Registered Crystal Peak Shareholders who validly dissent pursuant to the YBCA in respect of the Continuance Resolution, or pursuant to the Interim Order and the BCBCA in respect of the Arrangement Resolution, will be entitled to be paid the fair value of their Crystal Peak Shares. The Dissent Rights are described in the Information Circular. Failure to strictly comply with the dissent procedures set forth in Sections 237 to 247 of the BCBCA, as modified by the provisions of the Interim Order, in the case of the Arrangement Resolution, and Section 193 of the YBCA in the case of the Continuance Resolution, will result in the loss of any Dissent Right. See Appendix "N" – "Dissent Rights Under Business Corporations Act (British Columbia)" and Appendix "O" – "Dissent Rights Under Business Corporations Act (Yukon)" to the accompanying Information Circular.
If a Crystal Peak Shareholder received more than one Proxy because such holder owns Crystal Peak Shares registered in different names or addresses, each form of Proxy should be completed and returned.
If you are a non-registered holder of Crystal Peak Shares and have received these materials through your broker, custodian, nominee or other intermediary, please complete and return the Proxy or voting instruction form provided to you by your broker, custodian, nominee or other intermediary in accordance with the instructions provided therein.

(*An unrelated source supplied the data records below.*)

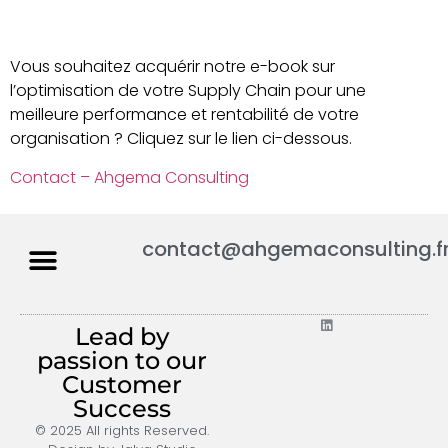
Vous souhaitez acquérir notre e-book sur
l’optimisation de votre Supply Chain pour une
meilleure performance et rentabilité de votre
organisation ? Cliquez sur le lien ci-dessous.
Contact – Ahgema Consulting
contact@ahgemaconsulting.f
Lead by
passion to our
Customer
Success
© 2025 All rights Reserved.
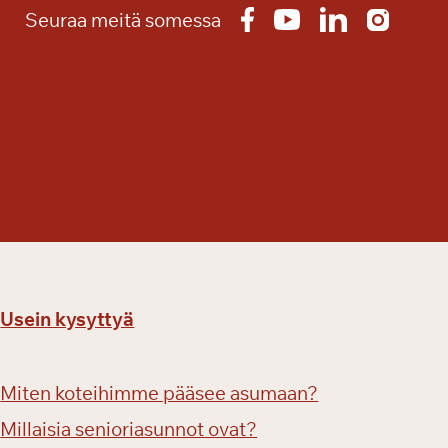
Seuraa meitä somessa
Usein kysyttyä
Miten koteihimme pääsee asumaan?
Millaisia senioriasunnot ovat?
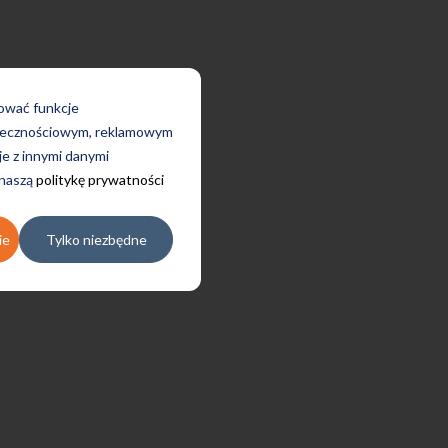
rować funkcje
połecznościowym, reklamowym
je z innymi danymi
 naszą
politykę prywatności
ie
Tylko niezbędne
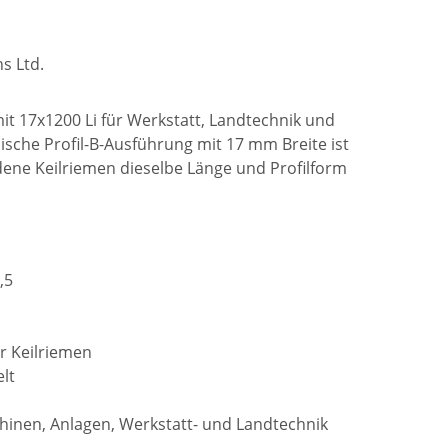
s Ltd.
mit 17x1200 Li für Werkstatt, Landtechnik und
ische Profil-B-Ausführung mit 17 mm Breite ist
ene Keilriemen dieselbe Länge und Profilform
,5
r Keilriemen
lt
inen, Anlagen, Werkstatt- und Landtechnik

The Proxy confers discretionary authority with respect to: (i) amendments or variations to the matters of business to be considered at the Meeting; and (ii) other matters that may properly come before the Meeting. As of the date hereof, management of Crystal Peak knows of no amendments, variations or other matters to come before the Meeting other than the matters set forth in this Notice of Annual General and Special Meeting. Crystal Peak Shareholders who are planning on returning the accompanying Proxy are encouraged to review the Information Circular carefully before submitting the Proxy. Unless otherwise directed, the management nominees named in the Proxy intend to vote in favour of the Resolutions.
A copy of the Information Circular, the Proxy or voting instruction form (as applicable), a letter of transmittal, and a financial statement request form accompany this Notice of Annual General and Special Meeting.
Dated at the City of Salt Lake City, in the State of Utah, this 12[th] day of November, 2021.
BY ORDER OF THE BOARD OF DIRECTORS
Signed "Dean Pekeski"
Dean Pekeski Interim Chief Executive Officer
Whether or not you expect to attend the Meeting in person, please complete, date, sign and return the accompanying Proxy at your earliest convenience. The accompanying Information Circular provides further information respecting proxies and the matters to be considered at the Meeting and is deemed to form part of this Notice of Annual General and Special Meeting.